Triton Error [CUDA]: an illegal memory access was encountered

I’m trying to leverage torch.compile(model) in an existing largish application called AUTOMATIC1111(stable difusion inference). When run with a compiled model I get:
RuntimeError: Triton Error [CUDA]: an illegal memory access was encountered
Through instrumention I’ve found that it appears to create on the fly PY benchmark programs that are run to determine the best way to do something. The function generated in my /tmp dir is:

@triton.jit
def triton_mm(in_ptr0, arg_A, arg_B, out_ptr0):
    <body deleted for brevity>
    tl.store(out_ptr0 + (xindex + tl.zeros(mask.shape, tl.int32)), tmp1, mask)

My guess is that this last line of the function is writting outside the bounds of the output variable. If I try to print the 5 var’s used in tl.store() I get:

out_ptr0   pointer<fp16>[constexpr[1]]
xindex     int32[constexpr[32],constexpr[32]]
mask.shape [constexpr[32], constexpr[32]]
tmp1       fp32[constexpr[32],constexpr[32]]
mask       int1[constexpr[32],constexpr[32]]

I’m still new to python. What are these? I want to see the actual values so I can see if the index offset is crazy. What was printed look like types instead of values. I tried to print “out_ptr0[0]” and got a syntax error.

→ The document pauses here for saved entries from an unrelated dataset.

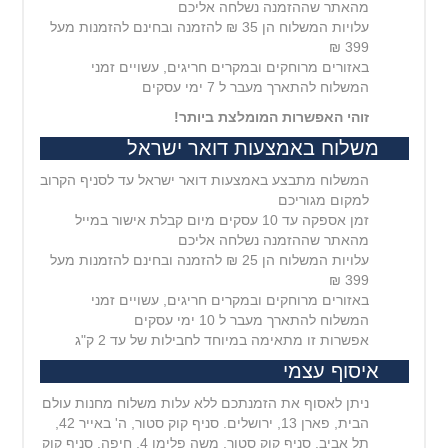
מהאתר שההזמנה נשלחה אליכם
עלויות המשלוח הן 35 ₪ להזמנה ובחינם להזמנות מעל
399 ₪
באזורים מרוחקים ובמקרים חריגים, עשויים זמני
המשלוח להתארך מעבר ל 7 ימי עסקים
זוהי האפשרות המומלצת ביותר!
משלוח באמצעות דואר ישראל
המשלוח מתבצע באמצעות דואר ישראל עד לסניף הקרוב
למקום מגוריכם
זמן אספקה עד 10 עסקים מיום קבלת אישור במייל
מהאתר שההזמנה נשלחה אליכם
עלויות המשלוח הן 25 ₪ להזמנה ובחינם להזמנות מעל
399 ₪
באזורים מרוחקים ובמקרים חריגים, עשויים זמני
המשלוח להתארך מעבר ל 10 ימי עסקים
אפשרות זו מתאימה במיוחד לחבילות של עד 2 ק"ג
איסוף עצמי
ניתן לאסוף את הזמנתכם ללא עלות משלוח מחנות עולם
הבית, פארן 13, ירושלים. סניף קוק סטור, ה' באייר 42,
תל אביב. סניף קוק סטור, משה פלימן 4, חיפה. סניף קוק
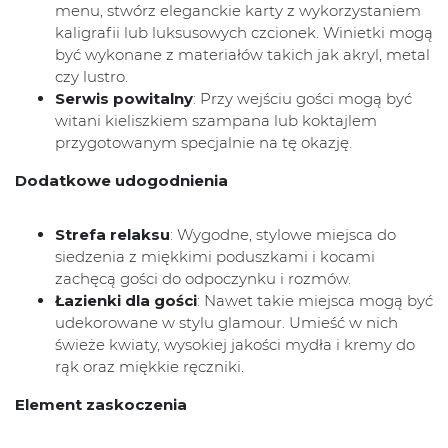
menu, stwórz eleganckie karty z wykorzystaniem
kaligrafii lub luksusowych czcionek. Winietki mogą
być wykonane z materiałów takich jak akryl, metal
czy lustro.
Serwis powitalny
: Przy wejściu gości mogą być
witani kieliszkiem szampana lub koktajlem
przygotowanym specjalnie na tę okazję.
Dodatkowe udogodnienia
Strefa relaksu
: Wygodne, stylowe miejsca do
siedzenia z miękkimi poduszkami i kocami
zachęcą gości do odpoczynku i rozmów.
Łazienki dla gości
: Nawet takie miejsca mogą być
udekorowane w stylu glamour. Umieść w nich
świeże kwiaty, wysokiej jakości mydła i kremy do
rąk oraz miękkie ręczniki.
Element zaskoczenia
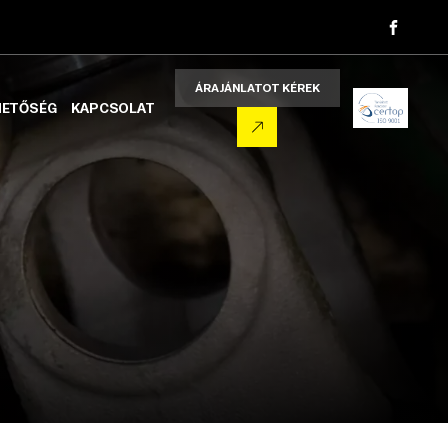
ÁRAJÁNLATOT KÉREK
HETŐSÉG
KAPCSOLAT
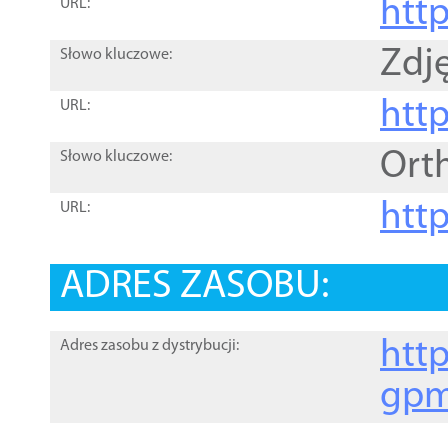
htt
URL:
Zdję
Słowo kluczowe:
htt
URL:
Ort
Słowo kluczowe:
http
URL:
ADRES ZASOBU:
http
Adres zasobu z dystrybucji:
gpm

Is it an array?
NOTE:
print(f"xxx = {xxx}") doesn’t work giving an
NotImplementedError: Unsupported node: JoinedStr
error as if this is some restricted python that can only print simple strings and values. Also print(type(out_ptr0)) doesn’t work.

I discovered that Triton doesn’t “support printing a variable”.
Really, I’m not joking. There’s an alternative syntax to print some things but it doesn’t always work and if you want to print something like type(var) or var.size() then you can forget about it.

But that just makes it more of a challenge.
Flying blind, but I did stumble on select_algorithm.py call->run which I believe is actually invoking the external jit triton_mm function. This is REAL Python code so I can instrument it without issues.

Cross-post from here with a follow-up.
Could you post a minimal and executable code snippet to debug the issue or grab the stacktrace from cuda-gdb, please?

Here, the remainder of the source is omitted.